The Ministry explained that the extension was requested since the Commission’s work with regard to Indigenous peoples lands has been put on hold pending the outcome of further discussions with Indigenous groups.

The Ministry said Harmon told the Commissioners that the President’s decision to launch the Inquiry has been vindicated given the scope of work in terms of the evidence that is being unearthed and submissions that are being made. “Many persons felt that this was a waste of time and you can hear it coming out of the Opposition, but certainly I think that the work, which the Commission is doing is a vindication of His Excellency’s confidence that we can provide answers for ourselves right here in Guyana and we do not have to wait on any foreign entity to come here to say to us what is wrong and what we need to fix it,” the Minister said.

He added that the Administration is confident in the ability of the Commissioners to be able to separate fact from fiction so as to rectify long-standing land issues in a manner that is both impartial and satisfactory to the people of Guyana. Speaking to the commissioners, he said, “I get a sense that you are discovering that there are fraudulent transactions in the acquisition of land and that there is need for an education programme in some sections of our society and these are things that have to be followed up after the commission’s work.”
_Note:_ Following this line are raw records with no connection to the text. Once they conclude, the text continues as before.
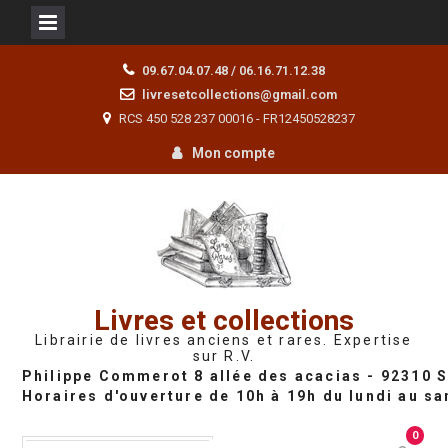
Skip
09.67.04.07.48 / 06.16.71.12.38
to
livresetcollections@gmail.com
content
RCS 450 528 237 00016 - FR12450528237
Mon compte
Livres et collections
Librairie de livres anciens et rares. Expertise
sur R.V.
0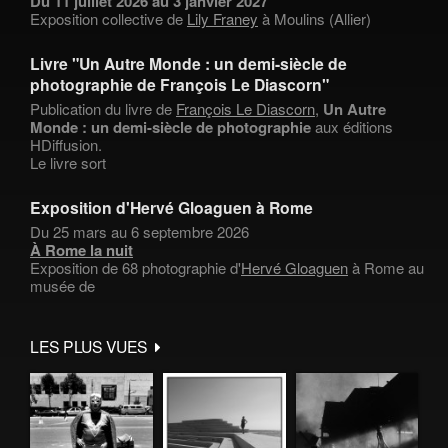
Du 11 juillet 2026 au 3 janvier 2027
Exposition collective de
Lily Franey
à Moulins (Allier)
Livre "Un Autre Monde : un demi-siècle de
photographie de François Le Diascorn"
Publication du livre de
François Le Diascorn
,
Un Autre
Monde : un demi-siècle de photographie
aux éditions
HDiffusion.
Le livre sort
Exposition d'Hervé Gloaguen à Rome
Du 25 mars au 6 septembre 2026
À Rome la nuit
Exposition de 68 photographie d'
Hervé Gloaguen
à Rome au
musée de
LES PLUS VUES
Minister Harmon also informed that there are provisions in the Laws of Guyana that allow for the Commission to refer matters that come before it to other Government agencies to be addressed rather than wait for the submission of the final report for action to be taken.

Meanwhile, Chairman of the Commission, Rev. George Chuck-A-Sang disclosed that the Commission has had two public hearings and is in receipt of over 120 submissions. Moreover, he informed that some of the key issues uncovered thus far include the dispossession of descendants of African Guyanese, the dispossession of freehold lands, through fraudulent practices and the lack of harmonisation of land laws among land management agencies.

On March, the President swore-in the members to the Commission, which also includes David James, Carol Khan-James, Professor Rudolph James, Lennox Caleb, Paulette Henry and Belinda Persaud.

The Land Rights Commission was mandated to examine and make recommendations to resolve issues and uncertainties surrounding the individual, joint or communal ownership of lands across the country.